YOUR ASSIGNMENT | Images are to be dropped, and the rest of the data reproduced exactly.

Saved data entries

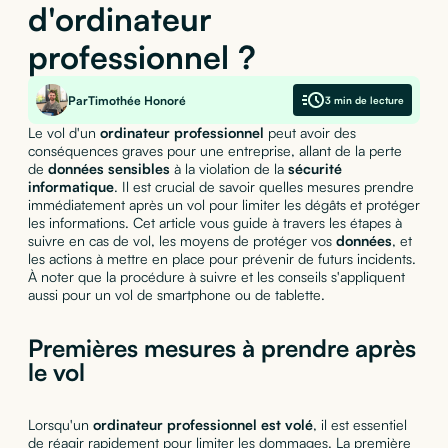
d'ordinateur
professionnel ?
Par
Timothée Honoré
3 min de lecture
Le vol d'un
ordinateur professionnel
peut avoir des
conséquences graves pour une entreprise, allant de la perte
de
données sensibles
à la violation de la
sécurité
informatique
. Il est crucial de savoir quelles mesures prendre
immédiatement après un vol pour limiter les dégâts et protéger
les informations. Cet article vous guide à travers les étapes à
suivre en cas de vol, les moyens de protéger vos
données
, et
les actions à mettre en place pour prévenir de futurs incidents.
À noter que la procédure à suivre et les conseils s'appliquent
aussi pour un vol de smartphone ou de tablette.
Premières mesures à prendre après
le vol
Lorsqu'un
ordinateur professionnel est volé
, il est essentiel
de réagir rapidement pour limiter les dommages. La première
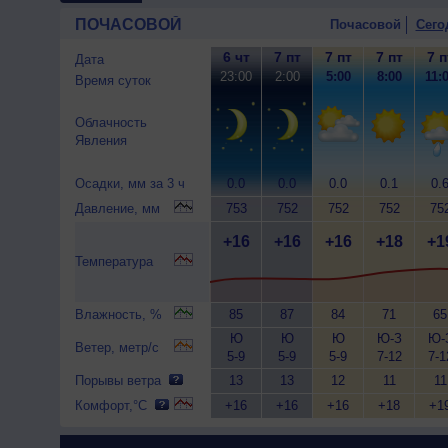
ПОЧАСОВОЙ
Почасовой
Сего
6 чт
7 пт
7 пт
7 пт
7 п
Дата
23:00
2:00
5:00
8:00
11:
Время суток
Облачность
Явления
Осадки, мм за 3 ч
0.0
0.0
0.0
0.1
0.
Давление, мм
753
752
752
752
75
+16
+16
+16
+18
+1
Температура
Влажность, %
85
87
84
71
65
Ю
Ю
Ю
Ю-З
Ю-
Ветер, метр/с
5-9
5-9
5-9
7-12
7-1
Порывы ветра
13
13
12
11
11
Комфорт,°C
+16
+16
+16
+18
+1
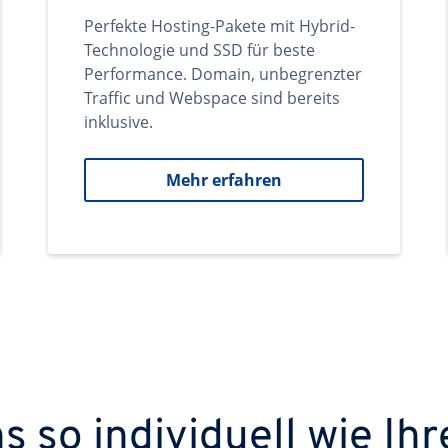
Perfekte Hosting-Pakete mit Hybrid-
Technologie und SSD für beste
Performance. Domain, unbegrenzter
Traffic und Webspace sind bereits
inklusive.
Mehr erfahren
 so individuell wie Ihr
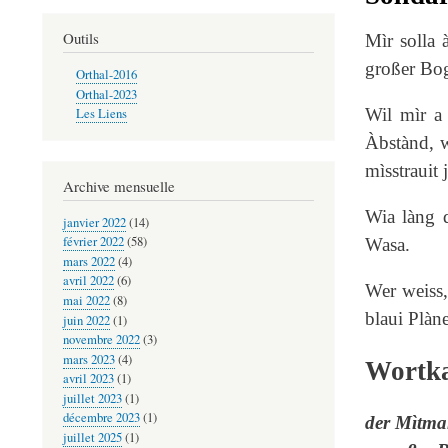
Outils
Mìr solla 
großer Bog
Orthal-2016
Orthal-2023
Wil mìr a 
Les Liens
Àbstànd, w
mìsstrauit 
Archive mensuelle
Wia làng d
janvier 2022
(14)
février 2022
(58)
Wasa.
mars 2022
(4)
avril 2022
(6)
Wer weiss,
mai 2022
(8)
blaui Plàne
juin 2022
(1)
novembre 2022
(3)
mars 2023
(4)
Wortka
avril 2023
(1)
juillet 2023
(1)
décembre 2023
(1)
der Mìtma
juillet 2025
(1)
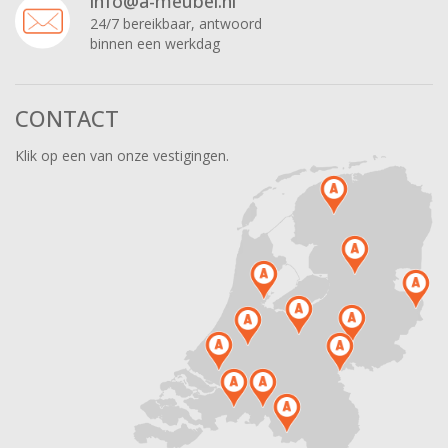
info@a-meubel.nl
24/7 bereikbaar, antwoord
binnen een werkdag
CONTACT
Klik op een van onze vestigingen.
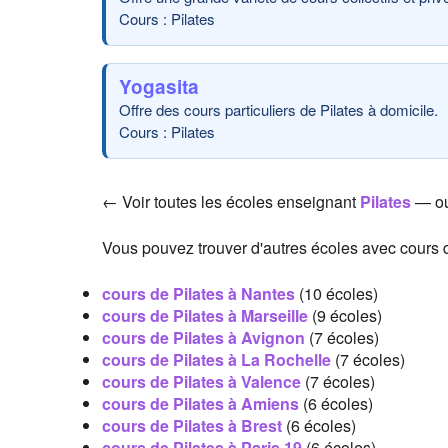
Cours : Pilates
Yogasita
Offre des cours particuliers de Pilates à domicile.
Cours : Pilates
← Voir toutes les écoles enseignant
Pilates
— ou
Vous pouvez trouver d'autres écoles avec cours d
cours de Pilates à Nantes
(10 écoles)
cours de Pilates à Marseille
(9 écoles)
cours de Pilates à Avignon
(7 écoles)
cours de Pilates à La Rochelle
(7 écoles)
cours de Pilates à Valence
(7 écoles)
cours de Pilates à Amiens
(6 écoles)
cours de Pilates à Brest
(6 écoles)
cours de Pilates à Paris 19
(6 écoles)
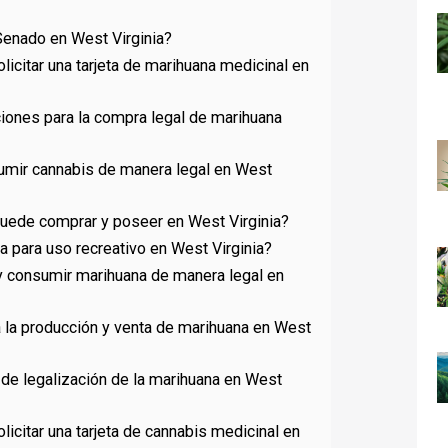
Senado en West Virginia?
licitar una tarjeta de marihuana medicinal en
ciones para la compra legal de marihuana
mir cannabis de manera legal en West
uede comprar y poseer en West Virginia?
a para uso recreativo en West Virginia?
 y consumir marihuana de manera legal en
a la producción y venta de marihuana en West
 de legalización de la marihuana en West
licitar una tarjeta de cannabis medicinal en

SOLUTION TO THIS TASK |
d'ordinateur
professionnel ?
Par
Timothée Honoré
3 min de lecture
Le vol d'un
ordinateur professionnel
peut avoir des
conséquences graves pour une entreprise, allant de la perte
de
données sensibles
à la violation de la
sécurité
informatique
. Il est crucial de savoir quelles mesures prendre
immédiatement après un vol pour limiter les dégâts et protéger
les informations. Cet article vous guide à travers les étapes à
suivre en cas de vol, les moyens de protéger vos
données
, et
les actions à mettre en place pour prévenir de futurs incidents.
À noter que la procédure à suivre et les conseils s'appliquent
aussi pour un vol de smartphone ou de tablette.
Premières mesures à prendre après
le vol
Lorsqu'un
ordinateur professionnel est volé
, il est essentiel
de réagir rapidement pour limiter les dommages. La première
ПОЧАСОВОЙ
Почасовой
Сего
6 чт
7 пт
7 пт
7 пт
7 п
Дата
23:00
2:00
5:00
8:00
11:
Время суток
Облачность
Явления
Осадки, мм за 3 ч
0.0
0.0
0.0
0.1
0.
Давление, мм
753
752
752
752
75
+16
+16
+16
+18
+1
Температура
Влажность, %
85
87
84
71
65
Ю
Ю
Ю
Ю-З
Ю-
Ветер, метр/с
5-9
5-9
5-9
7-12
7-1
Порывы ветра
13
13
12
11
11
Комфорт,°C
+16
+16
+16
+18
+1
Perfekte Hosting-Pakete mit Hybrid-
Technologie und SSD für beste
Performance. Domain, unbegrenzter
Traffic und Webspace sind bereits
inklusive.
Mehr erfahren
 so individuell wie Ihr
Outils
Mìr solla 
großer Bog
Orthal-2016
Orthal-2023
Wil mìr a 
Les Liens
Àbstànd, w
mìsstrauit 
Archive mensuelle
Wia làng d
janvier 2022
(14)
février 2022
(58)
Wasa.
mars 2022
(4)
avril 2022
(6)
Wer weiss,
mai 2022
(8)
blaui Plàne
juin 2022
(1)
novembre 2022
(3)
mars 2023
(4)
Wortka
avril 2023
(1)
juillet 2023
(1)
décembre 2023
(1)
der Mìtma
juillet 2025
(1)
info@a-meubel.nl
24/7 bereikbaar, antwoord
binnen een werkdag
CONTACT
Klik op een van onze vestigingen.
Cours : Pilates
Yogasita
Offre des cours particuliers de Pilates à domicile.
Cours : Pilates
← Voir toutes les écoles enseignant
Pilates
— ou
Vous pouvez trouver d'autres écoles avec cours d
cours de Pilates à Nantes
(10 écoles)
cours de Pilates à Marseille
(9 écoles)
cours de Pilates à Avignon
(7 écoles)
cours de Pilates à La Rochelle
(7 écoles)
cours de Pilates à Valence
(7 écoles)
cours de Pilates à Amiens
(6 écoles)
cours de Pilates à Brest
(6 écoles)
cours de Pilates à Paris 19
(6 écoles)
Senado en West Virginia?
licitar una tarjeta de marihuana medicinal en
ciones para la compra legal de marihuana
mir cannabis de manera legal en West
uede comprar y poseer en West Virginia?
a para uso recreativo en West Virginia?
 y consumir marihuana de manera legal en
a la producción y venta de marihuana en West
 de legalización de la marihuana en West
licitar una tarjeta de cannabis medicinal en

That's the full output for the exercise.